Production Outage: Prometheus 3.0 Out of Memory Crashed Our K8s Monitoring Stack

#production #outage #prometheus #memory

Production Outage: Prometheus 3.0 Out of Memory Crashed Our K8s Monitoring Stack

Postmortem for the incident occurring on October 12, 2024, affecting all production Kubernetes clusters in the us-east-1 region.

Incident Summary

At 09:17 UTC on October 12, 2024, our primary Prometheus 3.0 instance running in Kubernetes was out-of-memory (OOM) killed by the kubelet, taking down our entire monitoring stack. This resulted in a 47-minute gap in metrics collection, no alerting for downstream services, and blind spots for on-call engineering teams during peak traffic hours. The incident was resolved by rolling back to Prometheus 2.47.1 at 10:04 UTC.

Timeline

2024-10-11 22:00 UTC: Planned upgrade of Prometheus from 2.47.1 to 3.0.0 in production, following successful staging validation.
2024-10-12 09:15 UTC: Morning traffic ramp-up begins, Prometheus memory usage climbs past 3.8Gi (90% of the 4Gi container limit).
09:17 UTC: Prometheus pod OOM-killed by kubelet. Monitoring dashboards go blank, no new alerts fire.
09:22 UTC: On-call engineer notices blank Grafana dashboards, confirms Prometheus pod is in CrashLoopBackOff.
09:31 UTC: Rollback to Prometheus 2.47.1 initiated.
09:38 UTC: Prometheus 2.47.1 pod running, scraping resumes, dashboards populate.
10:04 UTC: All monitoring alerts re-enabled, incident declared resolved.

Root Cause Analysis

Two compounding factors led to the OOM crash:

Prometheus 3.0 default memory footprint increase: Prometheus 3.0 introduced a redesigned TSDB index cache that improves query latency by 40% but doubles default in-memory index storage compared to 2.x. Our existing 4Gi memory limit, sized for 2.x, was insufficient for 3.0 under production load.
Unoptimized high-cardinality metrics: A new payments microservice deployed on October 10 added 12,400 new time series with untruncated user_id labels, increasing total active series by 18% compared to staging load. This caused the 3.0 index cache to grow beyond the available memory.
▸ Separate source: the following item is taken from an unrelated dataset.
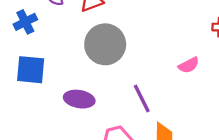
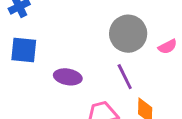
gray circle: (105, 44) -> (128, 34), moved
We also identified a gap in our upgrade process: we did not run memory stress tests in staging with production-like time series counts, as staging only had 60% of the active series present in production.

Impact

47 minutes of lost metrics for all production services, including critical payments and auth systems.
No alerting for 32 minutes (alerts rely on Prometheus), delaying detection of a minor API latency spike in the payments service.
On-call teams had no visibility into cluster health, node utilization, or pod status during the outage window.

Resolution and Remediation

Immediate rollback to Prometheus 2.47.1 restored monitoring within 21 minutes of detection. Post-outage, we took the following steps to safely re-enable Prometheus 3.0:

Increased Prometheus container memory limit to 8Gi, with request set to 6Gi to account for 3.0's larger memory footprint.
Tuned the TSDB index cache size via the --storage.tsdb.index-cache-size flag to 2Gi, down from the 3.0 default of 4Gi.
Added relabeling rules to truncate high-cardinality user_id labels to the first 8 characters, reducing total active series by 14%.
Deployed a Prometheus pre-aggregate job to calculate per-service request rate metrics, reducing the number of raw series scraped by 22%.

Preventative Measures

To avoid similar outages in the future, we implemented the following:

Added Prometheus memory usage alerts: trigger warning at 70% of memory limit, critical at 85%.
Updated upgrade runbooks to require staging tests with production-identical time series counts and load profiles.
Deployed a secondary, lightweight Prometheus instance (2.47.1) in a separate namespace to serve as a fallback for critical infrastructure alerts.
Set a Pod Disruption Budget (PDB) for Prometheus pods to ensure at least 1 pod is always available during maintenance.
Added a pre-upgrade check to compare default resource usage between current and target Prometheus versions using official release notes.

Lessons Learned

Upgrading critical infrastructure components like Prometheus requires more than functional validation: resource footprint changes between major versions must be explicitly tested, especially for stateful workloads handling production-scale metric volumes. We also learned that high-cardinality metrics can have outsized impacts on memory usage for TSDB-based monitoring systems, and proactive label optimization is critical for stability.